───── Information shown ─────
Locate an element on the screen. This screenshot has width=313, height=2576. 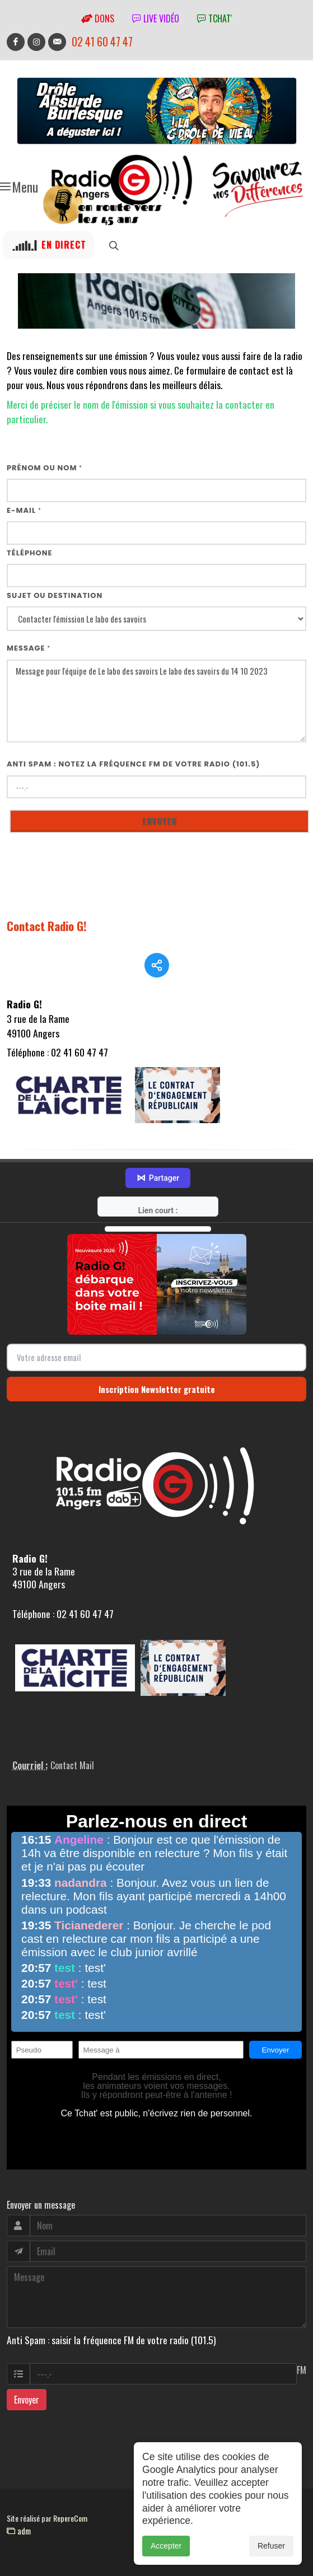
Envoyer is located at coordinates (26, 2399).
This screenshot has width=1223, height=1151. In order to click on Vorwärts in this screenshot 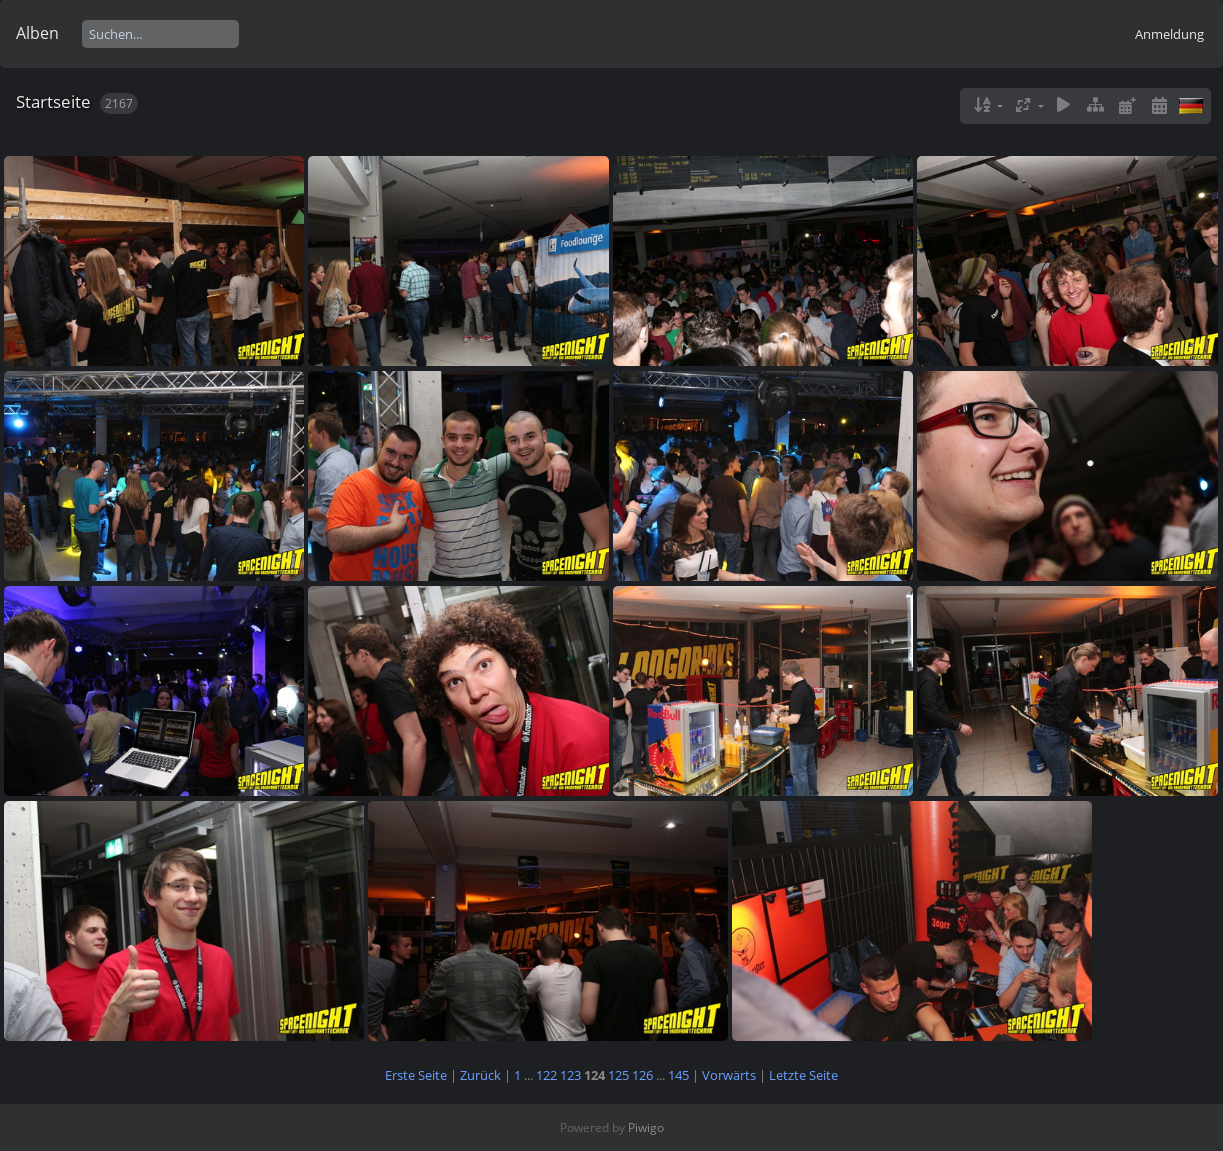, I will do `click(729, 1075)`.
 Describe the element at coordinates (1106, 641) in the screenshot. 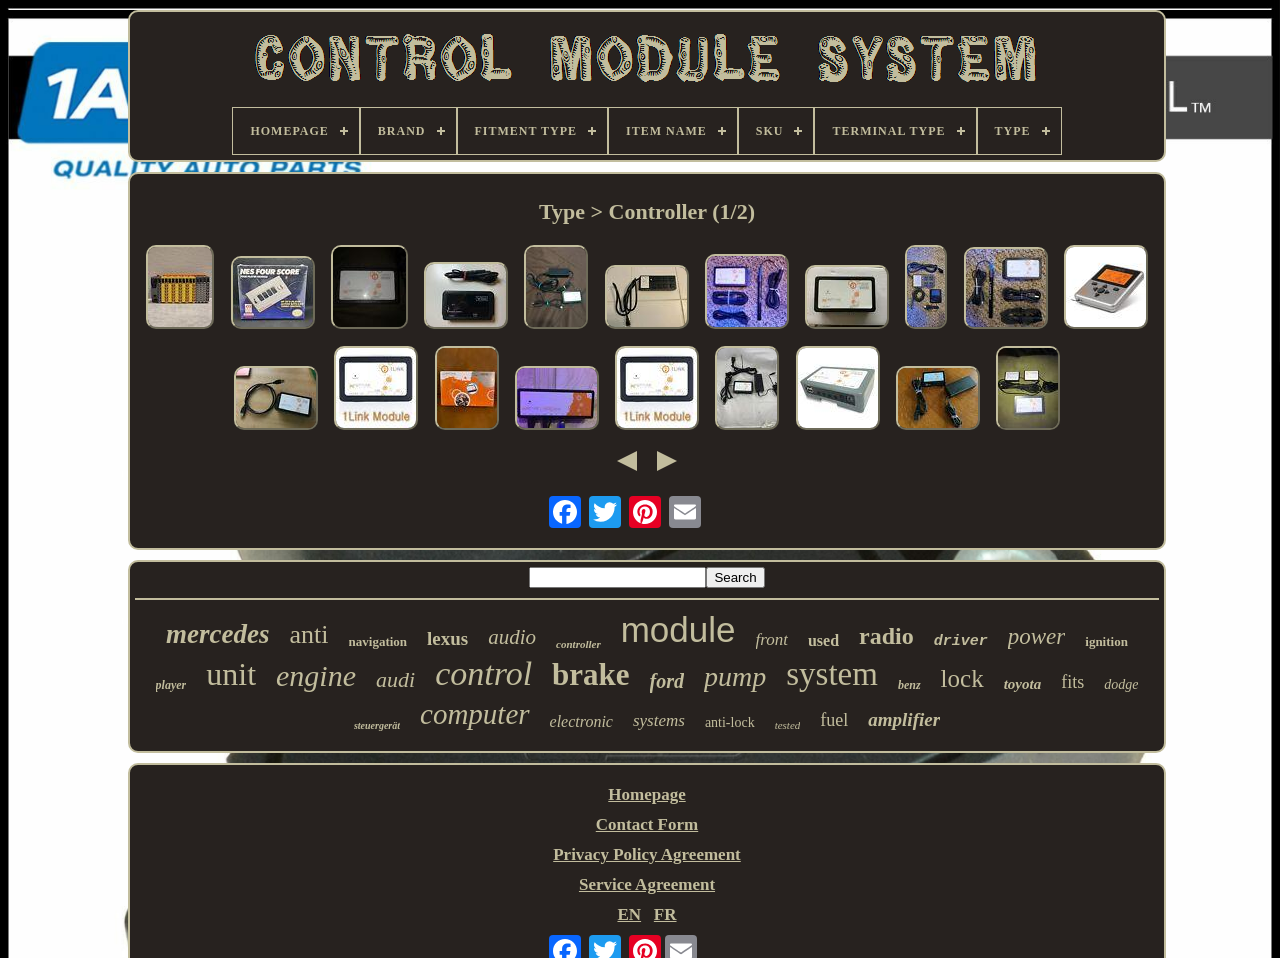

I see `ignition` at that location.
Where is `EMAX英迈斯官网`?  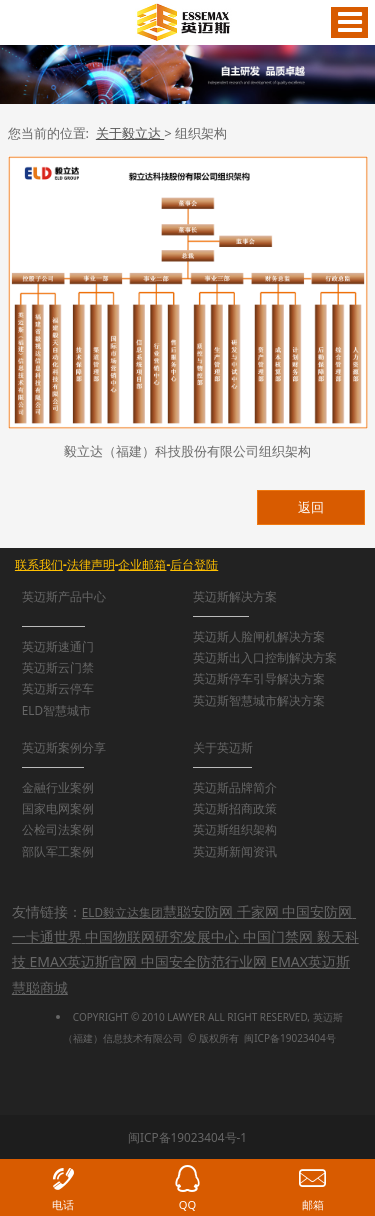
EMAX英迈斯官网 is located at coordinates (83, 961).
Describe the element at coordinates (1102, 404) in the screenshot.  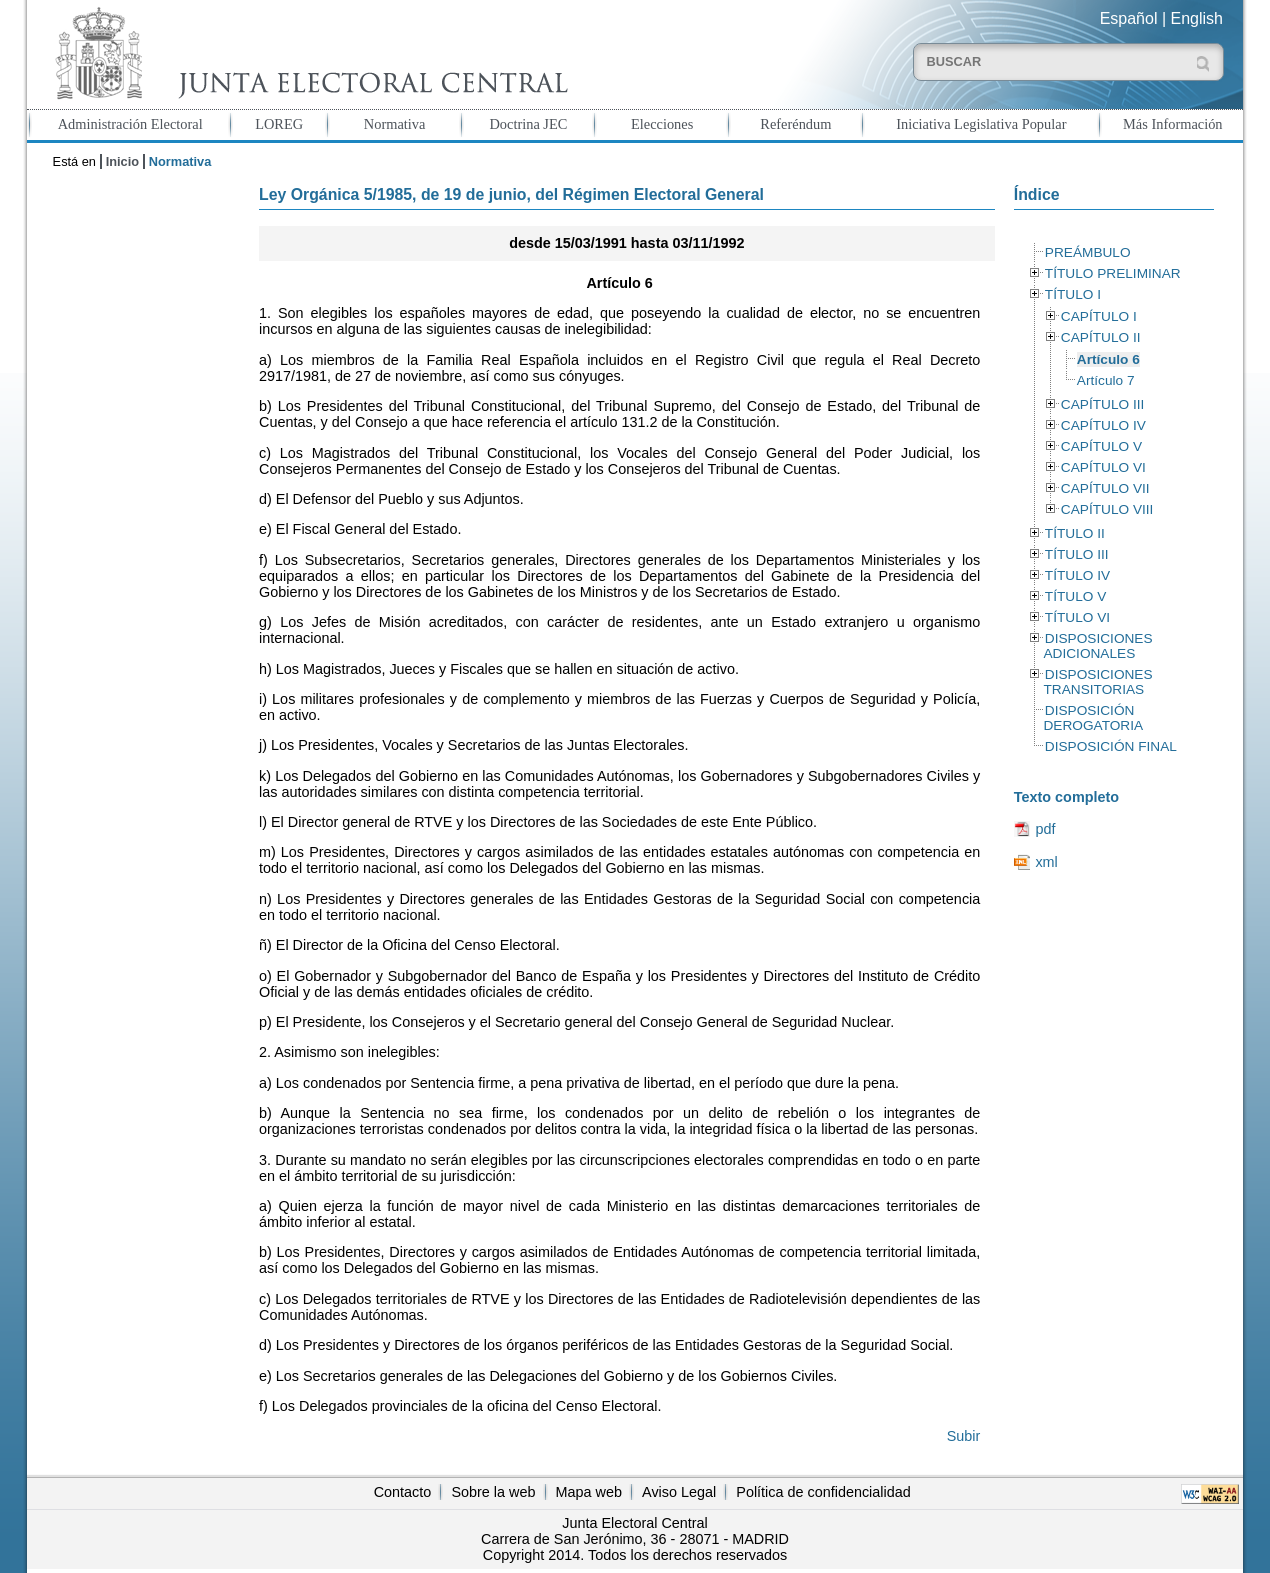
I see `CAPÍTULO III` at that location.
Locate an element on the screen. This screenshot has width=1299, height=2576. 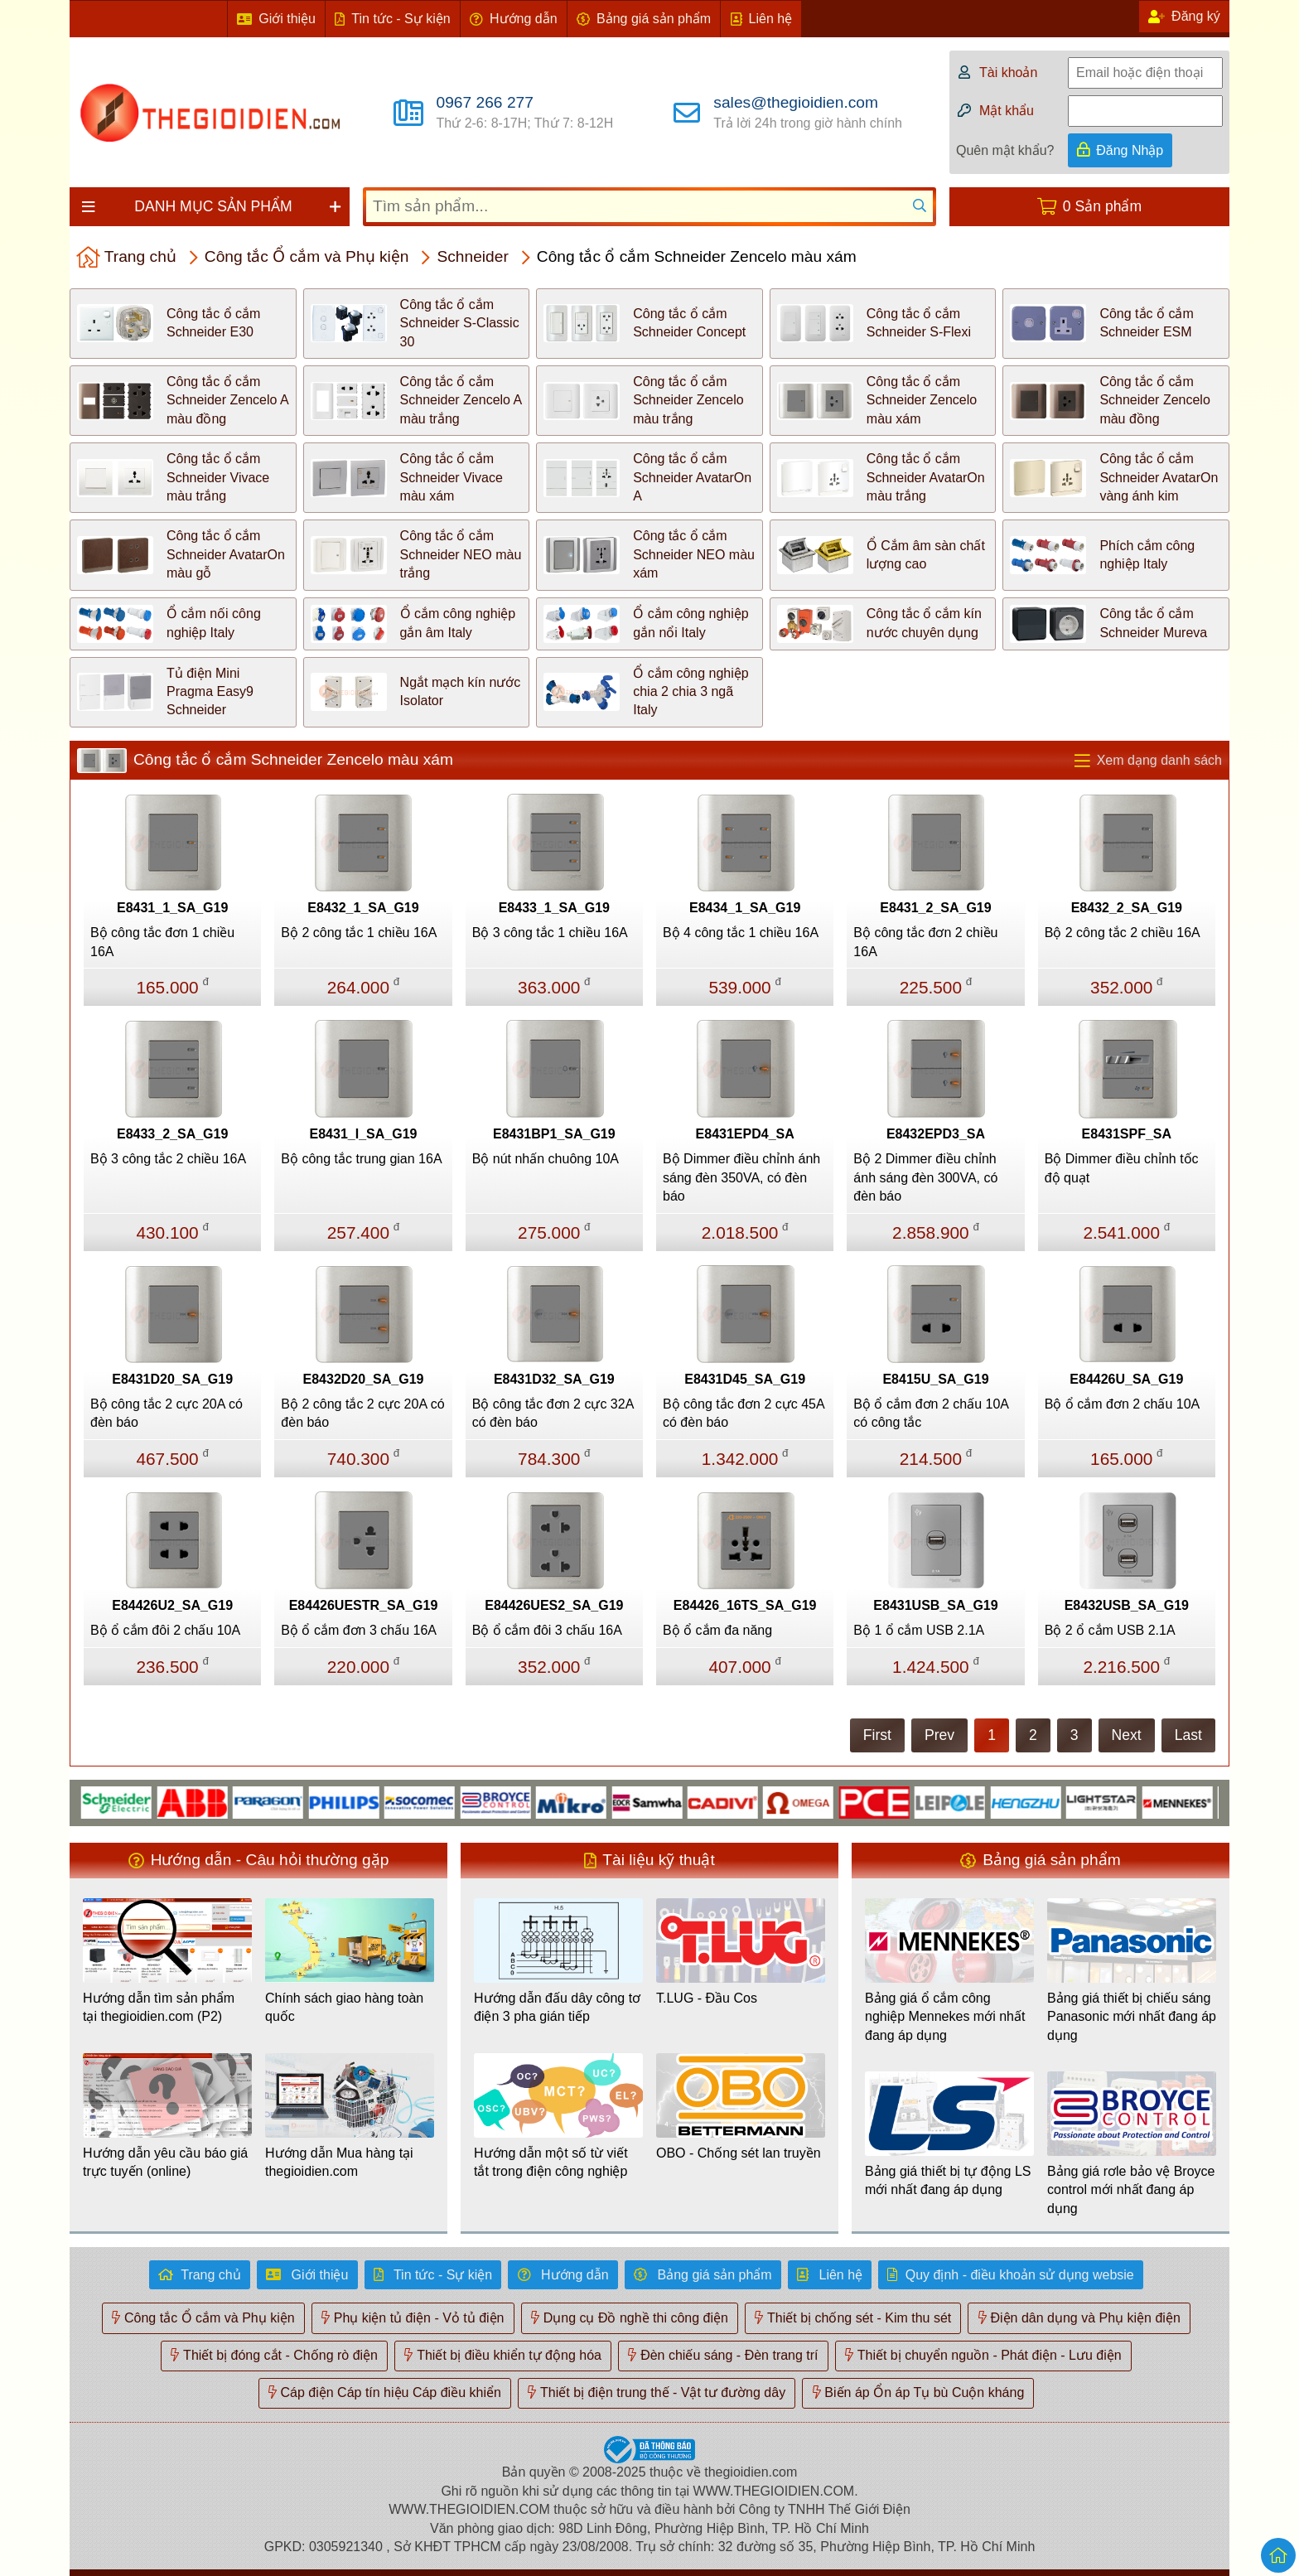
─────
## Exercise:
What is needed is an exact copy of the lines from the one with "Describe the element at coordinates (1106, 641)" through the end of the data above, both included, minus any pictures.

## Final answer:
 Describe the element at coordinates (1106, 641) in the screenshot. 

I see `ignition` at that location.
Where is `EMAX英迈斯官网`?  
EMAX英迈斯官网 is located at coordinates (83, 961).
Describe the element at coordinates (1102, 404) in the screenshot.  
I see `CAPÍTULO III` at that location.
Locate an element on the screen. This screenshot has width=1299, height=2576. 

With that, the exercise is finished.